◆ PROBLEM TO WORK ON ◆
The records that follow are to be copied word for word. Pictures should be omitted.

*** DATA TO PROCESS Section Begins ***

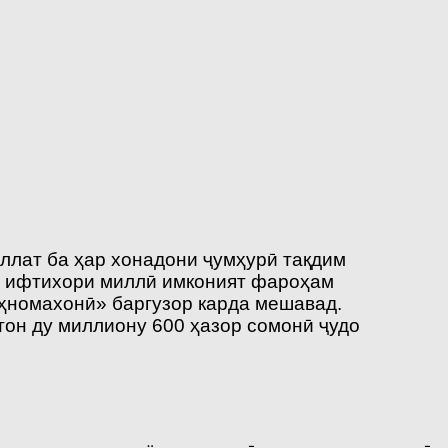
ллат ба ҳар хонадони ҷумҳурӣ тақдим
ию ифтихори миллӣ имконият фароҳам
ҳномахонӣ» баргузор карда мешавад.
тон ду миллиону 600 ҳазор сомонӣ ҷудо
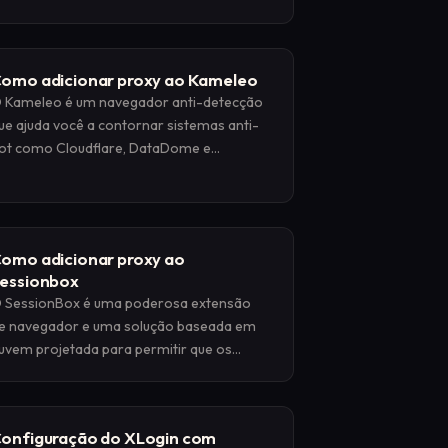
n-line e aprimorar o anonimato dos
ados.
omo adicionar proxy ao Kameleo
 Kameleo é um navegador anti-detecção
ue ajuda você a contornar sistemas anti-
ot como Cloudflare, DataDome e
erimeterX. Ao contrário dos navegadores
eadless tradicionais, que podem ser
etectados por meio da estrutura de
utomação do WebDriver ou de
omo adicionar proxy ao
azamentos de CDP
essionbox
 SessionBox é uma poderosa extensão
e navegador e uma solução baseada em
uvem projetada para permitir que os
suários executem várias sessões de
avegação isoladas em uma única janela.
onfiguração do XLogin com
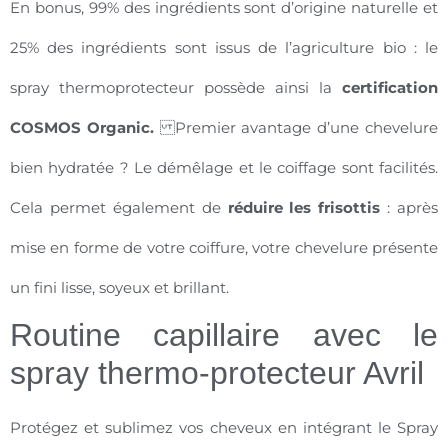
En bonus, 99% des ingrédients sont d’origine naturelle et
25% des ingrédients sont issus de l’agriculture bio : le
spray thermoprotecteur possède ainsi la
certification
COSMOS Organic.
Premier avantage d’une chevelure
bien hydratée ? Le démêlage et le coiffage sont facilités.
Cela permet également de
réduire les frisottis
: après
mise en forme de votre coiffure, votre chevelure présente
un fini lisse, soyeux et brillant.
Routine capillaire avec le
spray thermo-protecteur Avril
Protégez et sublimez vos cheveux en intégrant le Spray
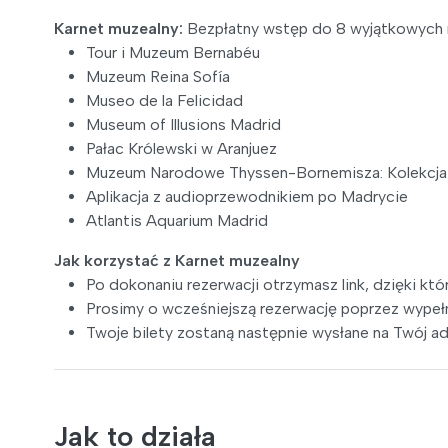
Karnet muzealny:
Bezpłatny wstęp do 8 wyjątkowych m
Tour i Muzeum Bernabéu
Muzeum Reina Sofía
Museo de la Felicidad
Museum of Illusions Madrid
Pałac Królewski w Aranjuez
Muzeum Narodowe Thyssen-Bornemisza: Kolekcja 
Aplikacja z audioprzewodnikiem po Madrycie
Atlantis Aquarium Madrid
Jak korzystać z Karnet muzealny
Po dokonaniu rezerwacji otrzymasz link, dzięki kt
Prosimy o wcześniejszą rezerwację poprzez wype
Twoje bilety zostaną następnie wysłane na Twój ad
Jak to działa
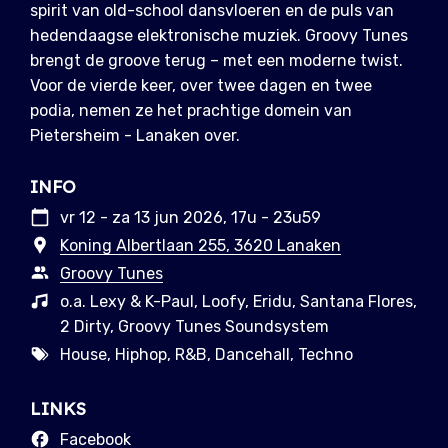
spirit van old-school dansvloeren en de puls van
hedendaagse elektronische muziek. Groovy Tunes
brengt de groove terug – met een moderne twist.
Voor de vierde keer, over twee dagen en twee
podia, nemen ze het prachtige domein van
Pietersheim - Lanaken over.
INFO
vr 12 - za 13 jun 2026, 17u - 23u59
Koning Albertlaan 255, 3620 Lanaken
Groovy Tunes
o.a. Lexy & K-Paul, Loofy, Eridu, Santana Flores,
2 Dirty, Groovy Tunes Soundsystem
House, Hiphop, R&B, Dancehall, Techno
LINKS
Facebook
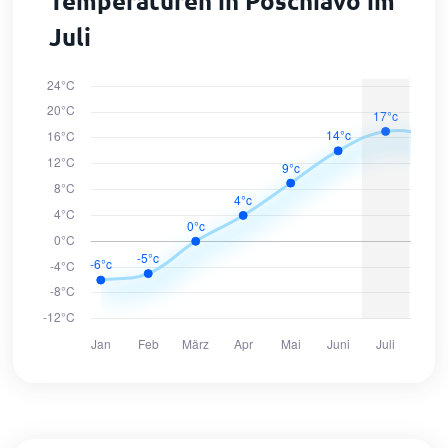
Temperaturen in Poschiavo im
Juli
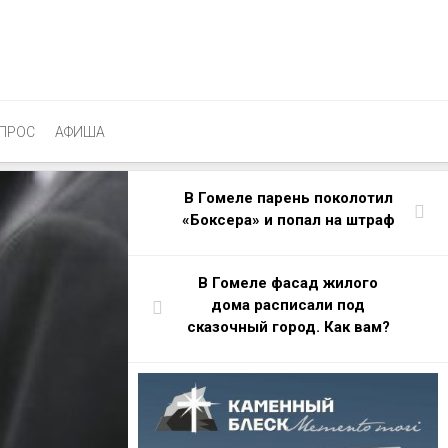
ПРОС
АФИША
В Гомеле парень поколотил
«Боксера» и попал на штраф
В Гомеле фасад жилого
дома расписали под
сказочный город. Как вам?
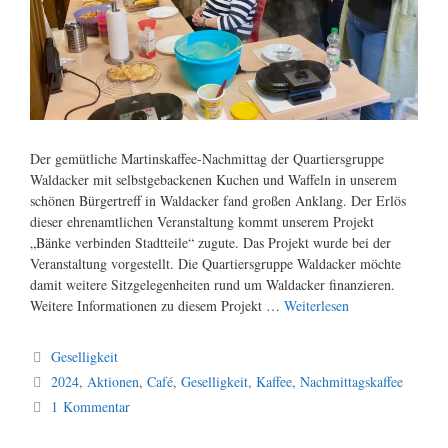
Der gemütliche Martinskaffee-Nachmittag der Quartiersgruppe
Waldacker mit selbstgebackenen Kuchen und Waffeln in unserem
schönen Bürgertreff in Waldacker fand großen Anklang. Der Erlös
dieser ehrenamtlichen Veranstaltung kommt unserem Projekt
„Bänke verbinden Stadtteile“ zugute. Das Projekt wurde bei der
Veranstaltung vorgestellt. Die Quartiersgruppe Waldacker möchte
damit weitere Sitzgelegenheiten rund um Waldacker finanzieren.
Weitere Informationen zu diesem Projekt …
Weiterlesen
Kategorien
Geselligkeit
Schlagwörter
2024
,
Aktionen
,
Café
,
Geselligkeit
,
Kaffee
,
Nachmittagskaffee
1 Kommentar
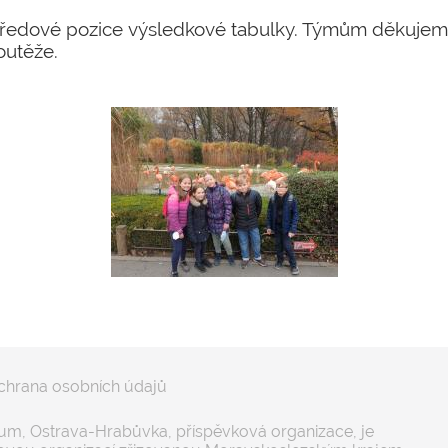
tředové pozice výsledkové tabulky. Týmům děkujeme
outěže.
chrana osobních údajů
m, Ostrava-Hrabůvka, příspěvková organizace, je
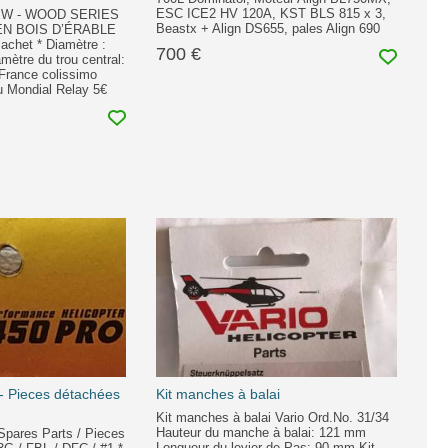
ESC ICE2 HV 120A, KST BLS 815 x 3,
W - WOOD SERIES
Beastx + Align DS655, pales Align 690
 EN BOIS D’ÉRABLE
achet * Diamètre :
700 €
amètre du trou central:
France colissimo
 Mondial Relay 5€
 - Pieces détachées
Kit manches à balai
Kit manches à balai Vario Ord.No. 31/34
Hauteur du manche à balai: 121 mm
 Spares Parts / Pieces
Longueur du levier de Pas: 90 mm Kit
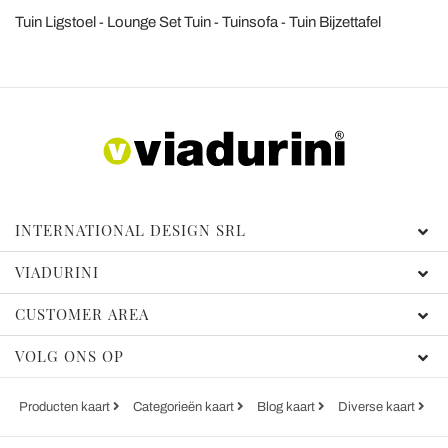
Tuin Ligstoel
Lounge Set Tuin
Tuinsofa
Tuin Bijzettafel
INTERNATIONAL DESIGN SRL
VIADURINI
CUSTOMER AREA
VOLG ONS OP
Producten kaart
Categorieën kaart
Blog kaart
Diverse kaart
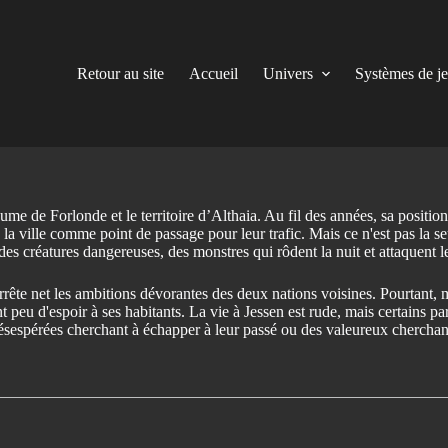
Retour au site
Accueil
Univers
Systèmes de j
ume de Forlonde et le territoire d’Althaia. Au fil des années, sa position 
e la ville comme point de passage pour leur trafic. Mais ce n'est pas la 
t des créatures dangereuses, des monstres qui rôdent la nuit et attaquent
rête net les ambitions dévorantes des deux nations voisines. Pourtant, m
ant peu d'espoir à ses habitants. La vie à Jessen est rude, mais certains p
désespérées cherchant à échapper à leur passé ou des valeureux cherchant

*** DATA TO PROCESS Section Ends ***

◆ EXERCISE RESPONSE ◆
ллат ба ҳар хонадони ҷумҳурӣ тақдим
ию ифтихори миллӣ имконият фароҳам
ҳномахонӣ» баргузор карда мешавад.
тон ду миллиону 600 ҳазор сомонӣ ҷудо
n-line e aprimorar o anonimato dos
ados.
omo adicionar proxy ao Kameleo
 Kameleo é um navegador anti-detecção
ue ajuda você a contornar sistemas anti-
ot como Cloudflare, DataDome e
erimeterX. Ao contrário dos navegadores
eadless tradicionais, que podem ser
etectados por meio da estrutura de
utomação do WebDriver ou de
omo adicionar proxy ao
azamentos de CDP
essionbox
 SessionBox é uma poderosa extensão
e navegador e uma solução baseada em
uvem projetada para permitir que os
suários executem várias sessões de
avegação isoladas em uma única janela.
onfiguração do XLogin com
En bonus, 99% des ingrédients sont d’origine naturelle et
25% des ingrédients sont issus de l’agriculture bio : le
spray thermoprotecteur possède ainsi la
certification
COSMOS Organic.
Premier avantage d’une chevelure
bien hydratée ? Le démêlage et le coiffage sont facilités.
Cela permet également de
réduire les frisottis
: après
mise en forme de votre coiffure, votre chevelure présente
un fini lisse, soyeux et brillant.
Routine capillaire avec le
spray thermo-protecteur Avril
Protégez et sublimez vos cheveux en intégrant le Spray
Karnet muzealny:
Bezpłatny wstęp do 8 wyjątkowych m
Tour i Muzeum Bernabéu
Muzeum Reina Sofía
Museo de la Felicidad
Museum of Illusions Madrid
Pałac Królewski w Aranjuez
Muzeum Narodowe Thyssen-Bornemisza: Kolekcja 
Aplikacja z audioprzewodnikiem po Madrycie
Atlantis Aquarium Madrid
Jak korzystać z Karnet muzealny
Po dokonaniu rezerwacji otrzymasz link, dzięki kt
Prosimy o wcześniejszą rezerwację poprzez wype
Twoje bilety zostaną następnie wysłane na Twój ad
Jak to działa
spirit van old-school dansvloeren en de puls van
hedendaagse elektronische muziek. Groovy Tunes
brengt de groove terug – met een moderne twist.
Voor de vierde keer, over twee dagen en twee
podia, nemen ze het prachtige domein van
Pietersheim - Lanaken over.
INFO
vr 12 - za 13 jun 2026, 17u - 23u59
Koning Albertlaan 255, 3620 Lanaken
Groovy Tunes
o.a. Lexy & K-Paul, Loofy, Eridu, Santana Flores,
2 Dirty, Groovy Tunes Soundsystem
House, Hiphop, R&B, Dancehall, Techno
LINKS
Facebook
Temperaturen in Poschiavo im
Juli
ПРОС
АФИША
В Гомеле парень поколотил
«Боксера» и попал на штраф
В Гомеле фасад жилого
дома расписали под
сказочный город. Как вам?
Der gemütliche Martinskaffee-Nachmittag der Quartiersgruppe
Waldacker mit selbstgebackenen Kuchen und Waffeln in unserem
schönen Bürgertreff in Waldacker fand großen Anklang. Der Erlös
dieser ehrenamtlichen Veranstaltung kommt unserem Projekt
„Bänke verbinden Stadtteile“ zugute. Das Projekt wurde bei der
Veranstaltung vorgestellt. Die Quartiersgruppe Waldacker möchte
damit weitere Sitzgelegenheiten rund um Waldacker finanzieren.
Weitere Informationen zu diesem Projekt …
Weiterlesen
Kategorien
Geselligkeit
Schlagwörter
2024
,
Aktionen
,
Café
,
Geselligkeit
,
Kaffee
,
Nachmittagskaffee
1 Kommentar
tředové pozice výsledkové tabulky. Týmům děkujeme
outěže.
chrana osobních údajů
m, Ostrava-Hrabůvka, příspěvková organizace, je
ESC ICE2 HV 120A, KST BLS 815 x 3,
W - WOOD SERIES
Beastx + Align DS655, pales Align 690
 EN BOIS D’ÉRABLE
achet * Diamètre :
700 €
amètre du trou central:
France colissimo
 Mondial Relay 5€
 - Pieces détachées
Kit manches à balai
Kit manches à balai Vario Ord.No. 31/34
Hauteur du manche à balai: 121 mm
 Spares Parts / Pieces
Longueur du levier de Pas: 90 mm Kit
Tuin Ligstoel
Lounge Set Tuin
Tuinsofa
Tuin Bijzettafel
INTERNATIONAL DESIGN SRL
VIADURINI
CUSTOMER AREA
VOLG ONS OP
Producten kaart
Categorieën kaart
Blog kaart
Diverse kaart
Retour au site
Accueil
Univers
Systèmes de j
ume de Forlonde et le territoire d’Althaia. Au fil des années, sa position 
e la ville comme point de passage pour leur trafic. Mais ce n'est pas la 
t des créatures dangereuses, des monstres qui rôdent la nuit et attaquent
rête net les ambitions dévorantes des deux nations voisines. Pourtant, m
ant peu d'espoir à ses habitants. La vie à Jessen est rude, mais certains p
désespérées cherchant à échapper à leur passé ou des valeureux cherchant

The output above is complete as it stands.